Tentunya, semua itu hanya bayangan Nala, gadis berambut kuncir kuda itu sesekali tersenyum kearah kompor seolah melihat Bobi sedang menggoreng kerupuk.
"Astaga," ucap Nala yang sedang membumbui ayam dan teman-temannya.
Tersadar kalau dirinya tidak boleh berlarut itu segera fokus pada masakannya.
Selesai dengan menyiapkan bahan-bahan jualan, Nala memilih untuk istirahat sebelum berjualan nanti sore.
****
Sementara itu, sebenarnya bukan Nala saja yang bersedih hati.

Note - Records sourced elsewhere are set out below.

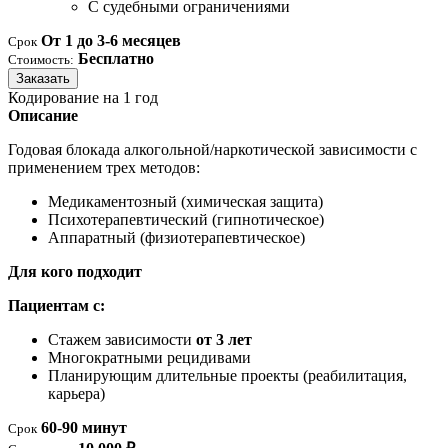
С судебными ограничениями
От 1 до 3-6 месяцев
Срок
Бесплатно
Стоимость:
Заказать
Кодирование на 1 год
Описание
Годовая блокада алкогольной/наркотической зависимости с
применением трех методов:
Медикаментозный (химическая защита)
Психотерапевтический (гипнотическое)
Аппаратный (физиотерапевтическое)
Для кого подходит
Пациентам с:
Стажем зависимости
от 3 лет
Многократными рецидивами
Планирующим длительные проекты (реабилитация,
карьера)
60-90 минут
Срок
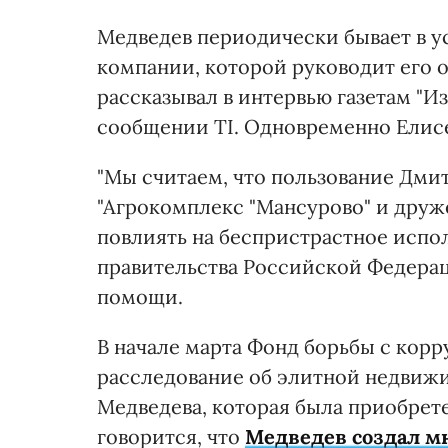
Медведев периодически бывает в у
компании, которой руководит его 
рассказывал в интервью газетам "Из
сообщении TI. Одновременно Елисее
"Мы считаем, что пользование Дм
"Агрокомплекс "Мансурово" и дру
повлиять на беспристрастное испо
правительства Российской Федера
помощи.
В начале марта Фонд борьбы с кор
расследование об элитной недвиж
Медведева, которая была приобрет
говорится, что
Медведев создал м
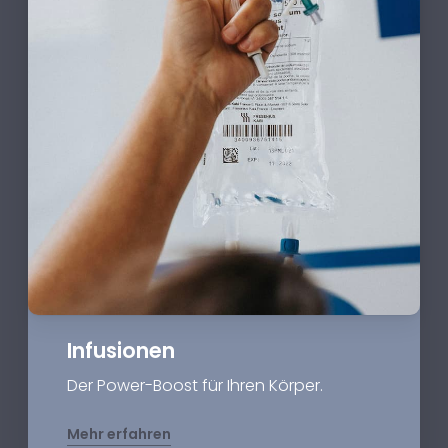
Infusionen
Der Power-Boost für Ihren Körper.
Mehr erfahren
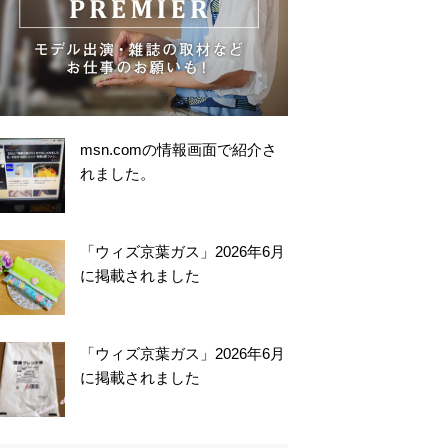
msn.comの情報画面で紹介さ
れました。
「ウィズ京葉ガス」2026年6月
に掲載されました
「ウィズ京葉ガス」2026年6月
に掲載されました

Bahkan di dunia ini semua orang memiliki kesedihannya masing-masing.
Di sisi lain ada Kenzo yang meminta pada Dadang untuk pergi ke makam Ana setelah pulang dari sekolah.
Ya, Ana adalah ibu dari Kenzo yang meninggal dua tahun lalu.
"Bunda, kenapa Bunda pergi. Tidak ada yang mengajak Ken bermain lagi, Ken rindu ingin bersama Bunda. Ken ingin diantar Bunda ke sekolah, Ken ingin bermain lagi di taman bersama Bunda dan Ayah." Kenzo menangis dan hanya di makamlah Kenzo menangis dan meluapkan apa isi hatinya.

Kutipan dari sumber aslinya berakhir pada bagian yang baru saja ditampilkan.